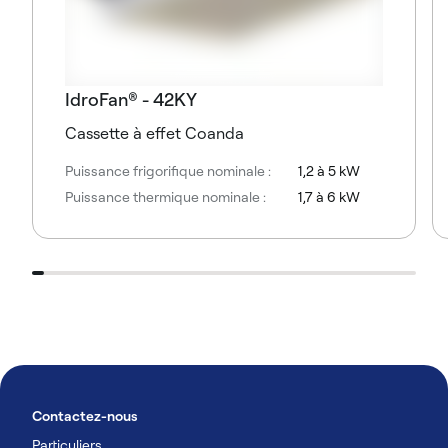
IdroFan® - 42KY
Cassette à effet Coanda
Puissance frigorifique nominale :
1,2 à 5 kW
Puissance thermique nominale :
1,7 à 6 kW
Contactez-nous
Particuliers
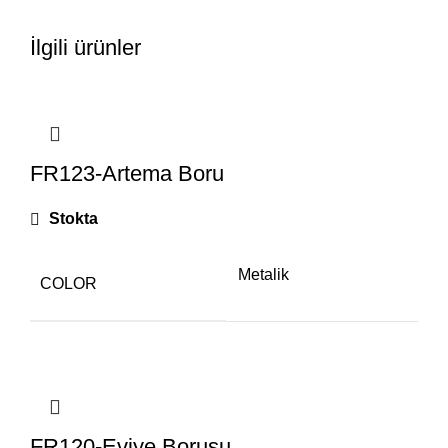
İlgili ürünler
FR123-Artema Boru
Stokta
Metalik
COLOR
FR120-Eviye Borusu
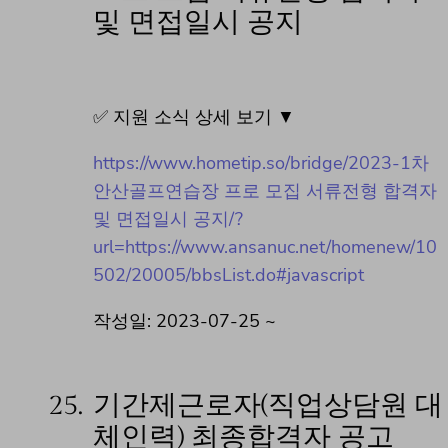
및 면접일시 공지
✅ 지원 소식 상세 보기 ▼
https://www.hometip.so/bridge/2023-1차
안산골프연습장 프로 모집 서류전형 합격자
및 면접일시 공지/?
url=https://www.ansanuc.net/homenew/10
502/20005/bbsList.do#javascript
작성일: 2023-07-25 ~
25.
기간제근로자(직업상담원 대
체인력) 최종합격자 공고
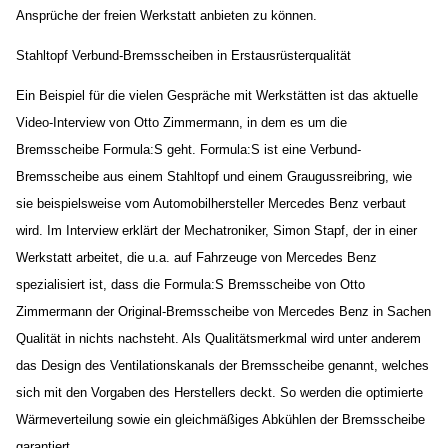
Ansprüche der freien Werkstatt anbieten zu können.
Stahltopf Verbund-Bremsscheiben in Erstausrüsterqualität
Ein Beispiel für die vielen Gespräche mit Werkstätten ist das aktuelle
Video-Interview von Otto Zimmermann, in dem es um die
Bremsscheibe Formula:S geht. Formula:S ist eine Verbund-
Bremsscheibe aus einem Stahltopf und einem Graugussreibring, wie
sie beispielsweise vom Automobilhersteller Mercedes Benz verbaut
wird. Im Interview erklärt der Mechatroniker, Simon Stapf, der in einer
Werkstatt arbeitet, die u.a. auf Fahrzeuge von Mercedes Benz
spezialisiert ist, dass die Formula:S Bremsscheibe von Otto
Zimmermann der Original-Bremsscheibe von Mercedes Benz in Sachen
Qualität in nichts nachsteht. Als Qualitätsmerkmal wird unter anderem
das Design des Ventilationskanals der Bremsscheibe genannt, welches
sich mit den Vorgaben des Herstellers deckt. So werden die optimierte
Wärmeverteilung sowie ein gleichmäßiges Abkühlen der Bremsscheibe
garantiert.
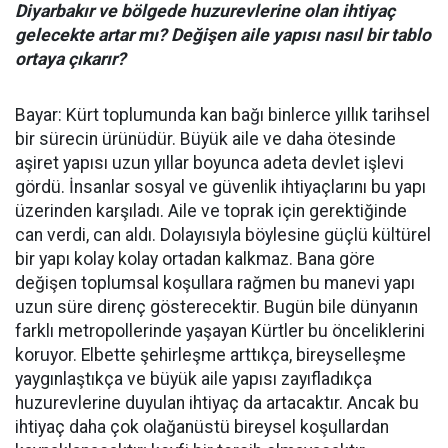
Diyarbakır ve bölgede huzurevlerine olan ihtiyaç
gelecekte artar mı? Değişen aile yapısı nasıl bir tablo
ortaya çıkarır?
Bayar: Kürt toplumunda kan bağı binlerce yıllık tarihsel
bir sürecin ürünüdür. Büyük aile ve daha ötesinde
aşiret yapısı uzun yıllar boyunca adeta devlet işlevi
gördü. İnsanlar sosyal ve güvenlik ihtiyaçlarını bu yapı
üzerinden karşıladı. Aile ve toprak için gerektiğinde
can verdi, can aldı. Dolayısıyla böylesine güçlü kültürel
bir yapı kolay kolay ortadan kalkmaz. Bana göre
değişen toplumsal koşullara rağmen bu manevi yapı
uzun süre direnç gösterecektir. Bugün bile dünyanın
farklı metropollerinde yaşayan Kürtler bu önceliklerini
koruyor. Elbette şehirleşme arttıkça, bireyselleşme
yaygınlaştıkça ve büyük aile yapısı zayıfladıkça
huzurevlerine duyulan ihtiyaç da artacaktır. Ancak bu
ihtiyaç daha çok olağanüstü bireysel koşullardan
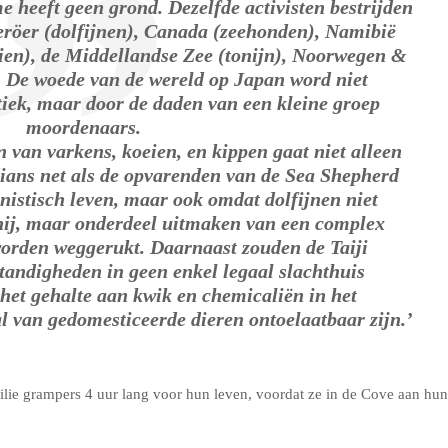
 heeft geen grond. Dezelfde activisten bestrijden
eröer (dolfijnen), Canada (zeehonden), Namibië
aien), de Middellandse Zee (tonijn), Noorwegen &
c. De woede van de wereld op Japan word niet
tiek, maar door de daden van een kleine groep
moordenaars.
n van varkens, koeien, en kippen gaat niet alleen
ans net als de opvarenden van de Sea Shepherd
nistisch leven, maar ook omdat dolfijnen niet
nij, maar onderdeel uitmaken van een complex
worden weggerukt. Daarnaast zouden de Taiji
andigheden in geen enkel legaal slachthuis
het gehalte aan kwik en chemicaliën in het
al van gedomesticeerde dieren ontoelaatbaar zijn.’
ilie grampers 4 uur lang voor hun leven, voordat ze in de Cove aan hun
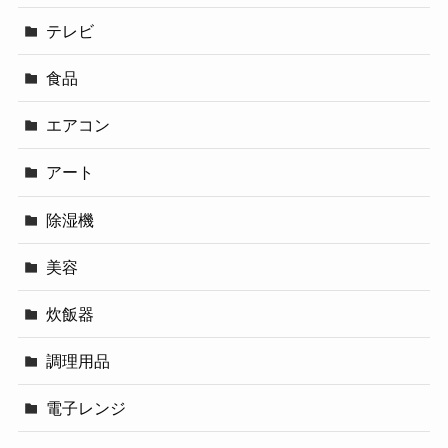
テレビ
食品
エアコン
アート
除湿機
美容
炊飯器
調理用品
電子レンジ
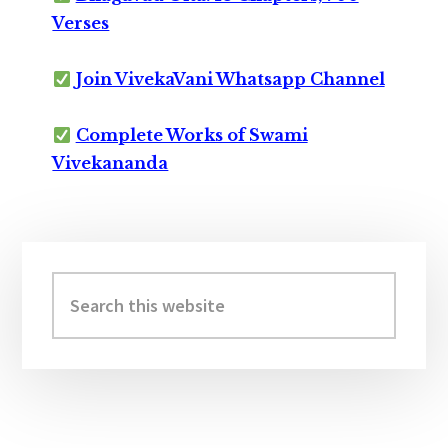
Verses
Join VivekaVani Whatsapp Channel
Complete Works of Swami
Vivekananda
Primary
Sidebar
Search
this
website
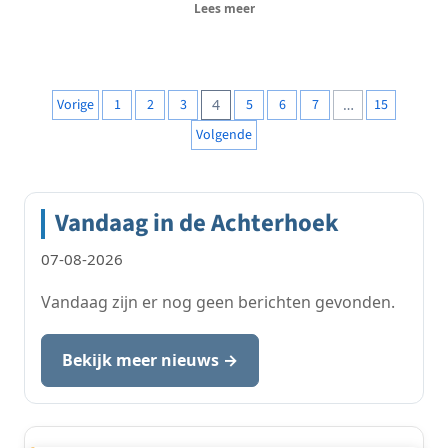
Lees meer
Berichten
Vorige
1
2
3
4
5
6
7
…
15
paginering
Volgende
Vandaag in de Achterhoek
07-08-2026
Vandaag zijn er nog geen berichten gevonden.
Bekijk meer nieuws →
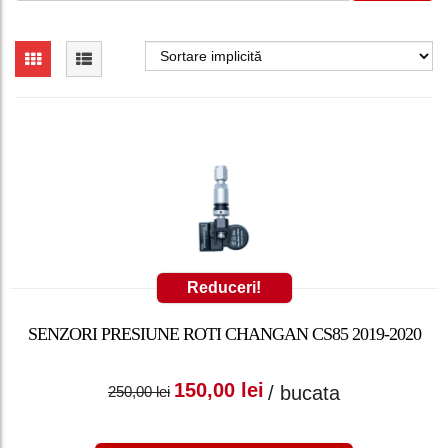
Reduceri!
SENZORI PRESIUNE ROTI CHANGAN CS85 2019-2020
Prețul inițial a fost:
Prețul curent
150,00
lei
/ bucata
250,00
lei
250,00 lei.
este: 150,00 lei.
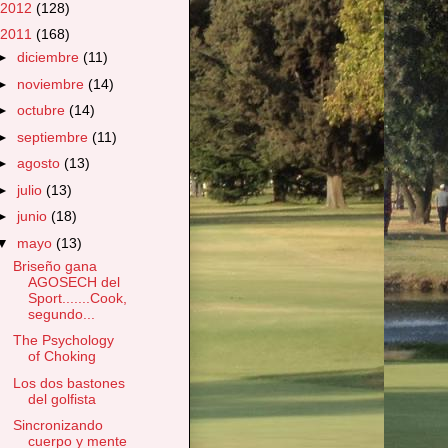
2012
(128)
2011
(168)
►
diciembre
(11)
►
noviembre
(14)
►
octubre
(14)
►
septiembre
(11)
►
agosto
(13)
►
julio
(13)
►
junio
(18)
▼
mayo
(13)
Briseño gana
AGOSECH del
Sport.......Cook,
segundo...
The Psychology
of Choking
Los dos bastones
del golfista
Sincronizando
cuerpo y mente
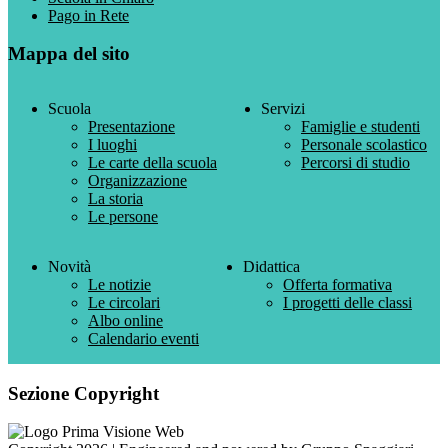
Pago in Rete
Mappa del sito
Scuola
Servizi
Presentazione
Famiglie e studenti
I luoghi
Personale scolastico
Le carte della scuola
Percorsi di studio
Organizzazione
La storia
Le persone
Novità
Didattica
Le notizie
Offerta formativa
Le circolari
I progetti delle classi
Albo online
Calendario eventi
Sezione Copyright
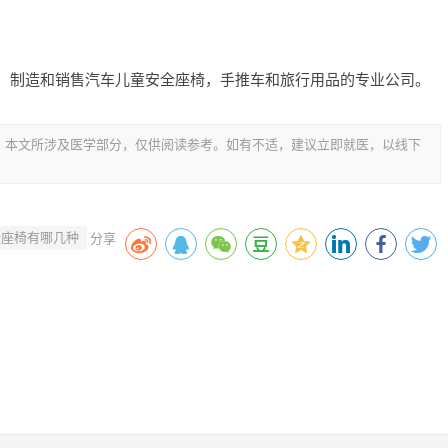
、制造和销售汽车儿童安全座椅，手推车和旅行用品的专业公司。
，本文所涉及医学部分，仅供阅读参考。如有不适，建议立即就医，以线下
全座椅有哪几种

__________

Problem to solve |
Print the listing exactly, pictures excluded.

Solution for this task |
IdroFan® - 42KY
Cassette à effet Coanda
Puissance frigorifique nominale :
1,2 à 5 kW
Puissance thermique nominale :
1,7 à 6 kW
Contactez-nous
Particuliers
İlgili ürünler
FR123-Artema Boru
Stokta
Metalik
COLOR
FR120-Eviye Borusu
및 면접일시 공지
✅ 지원 소식 상세 보기 ▼
https://www.hometip.so/bridge/2023-1차
안산골프연습장 프로 모집 서류전형 합격자
및 면접일시 공지/?
url=https://www.ansanuc.net/homenew/10
502/20005/bbsList.do#javascript
작성일: 2023-07-25 ~
25.
기간제근로자(직업상담원 대
체인력) 최종합격자 공고
Ansprüche der freien Werkstatt anbieten zu können.
Stahltopf Verbund-Bremsscheiben in Erstausrüsterqualität
Ein Beispiel für die vielen Gespräche mit Werkstätten ist das aktuelle
Video-Interview von Otto Zimmermann, in dem es um die
Bremsscheibe Formula:S geht. Formula:S ist eine Verbund-
Bremsscheibe aus einem Stahltopf und einem Graugussreibring, wie
sie beispielsweise vom Automobilhersteller Mercedes Benz verbaut
wird. Im Interview erklärt der Mechatroniker, Simon Stapf, der in einer
Werkstatt arbeitet, die u.a. auf Fahrzeuge von Mercedes Benz
spezialisiert ist, dass die Formula:S Bremsscheibe von Otto
Zimmermann der Original-Bremsscheibe von Mercedes Benz in Sachen
Qualität in nichts nachsteht. Als Qualitätsmerkmal wird unter anderem
das Design des Ventilationskanals der Bremsscheibe genannt, welches
sich mit den Vorgaben des Herstellers deckt. So werden die optimierte
Wärmeverteilung sowie ein gleichmäßiges Abkühlen der Bremsscheibe
garantiert.
Diyarbakır ve bölgede huzurevlerine olan ihtiyaç
gelecekte artar mı? Değişen aile yapısı nasıl bir tablo
ortaya çıkarır?
Bayar: Kürt toplumunda kan bağı binlerce yıllık tarihsel
bir sürecin ürünüdür. Büyük aile ve daha ötesinde
aşiret yapısı uzun yıllar boyunca adeta devlet işlevi
gördü. İnsanlar sosyal ve güvenlik ihtiyaçlarını bu yapı
üzerinden karşıladı. Aile ve toprak için gerektiğinde
can verdi, can aldı. Dolayısıyla böylesine güçlü kültürel
bir yapı kolay kolay ortadan kalkmaz. Bana göre
değişen toplumsal koşullara rağmen bu manevi yapı
uzun süre direnç gösterecektir. Bugün bile dünyanın
farklı metropollerinde yaşayan Kürtler bu önceliklerini
koruyor. Elbette şehirleşme arttıkça, bireyselleşme
yaygınlaştıkça ve büyük aile yapısı zayıfladıkça
huzurevlerine duyulan ihtiyaç da artacaktır. Ancak bu
ihtiyaç daha çok olağanüstü bireysel koşullardan
 heeft geen grond. Dezelfde activisten bestrijden
eröer (dolfijnen), Canada (zeehonden), Namibië
aien), de Middellandse Zee (tonijn), Noorwegen &
c. De woede van de wereld op Japan word niet
tiek, maar door de daden van een kleine groep
moordenaars.
n van varkens, koeien, en kippen gaat niet alleen
ans net als de opvarenden van de Sea Shepherd
nistisch leven, maar ook omdat dolfijnen niet
nij, maar onderdeel uitmaken van een complex
worden weggerukt. Daarnaast zouden de Taiji
andigheden in geen enkel legaal slachthuis
het gehalte aan kwik en chemicaliën in het
al van gedomesticeerde dieren ontoelaatbaar zijn.’
ilie grampers 4 uur lang voor hun leven, voordat ze in de Cove aan hun
テレビ
食品
エアコン
アート
除湿機
美容
炊飯器
調理用品
電子レンジ
Verses
Join VivekaVani Whatsapp Channel
Complete Works of Swami
Vivekananda
Primary
Sidebar
Search
this
website
Lees meer
Berichten
Vorige
1
2
3
4
5
6
7
…
15
paginering
Volgende
Vandaag in de Achterhoek
07-08-2026
Vandaag zijn er nog geen berichten gevonden.
Bekijk meer nieuws →
Reduceri!
SENZORI PRESIUNE ROTI CHANGAN CS85 2019-2020
Prețul inițial a fost:
Prețul curent
150,00
lei
/ bucata
250,00
lei
250,00 lei.
este: 150,00 lei.
2012
(128)
2011
(168)
►
diciembre
(11)
►
noviembre
(14)
►
octubre
(14)
►
septiembre
(11)
►
agosto
(13)
►
julio
(13)
►
junio
(18)
▼
mayo
(13)
Briseño gana
AGOSECH del
Sport.......Cook,
segundo...
The Psychology
of Choking
Los dos bastones
del golfista
Sincronizando
cuerpo y mente
Pago in Rete
Mappa del sito
Scuola
Servizi
Presentazione
Famiglie e studenti
I luoghi
Personale scolastico
Le carte della scuola
Percorsi di studio
Organizzazione
La storia
Le persone
Novità
Didattica
Le notizie
Offerta formativa
Le circolari
I progetti delle classi
Albo online
Calendario eventi
Sezione Copyright
、制造和销售汽车儿童安全座椅，手推车和旅行用品的专业公司。
，本文所涉及医学部分，仅供阅读参考。如有不适，建议立即就医，以线下
全座椅有哪几种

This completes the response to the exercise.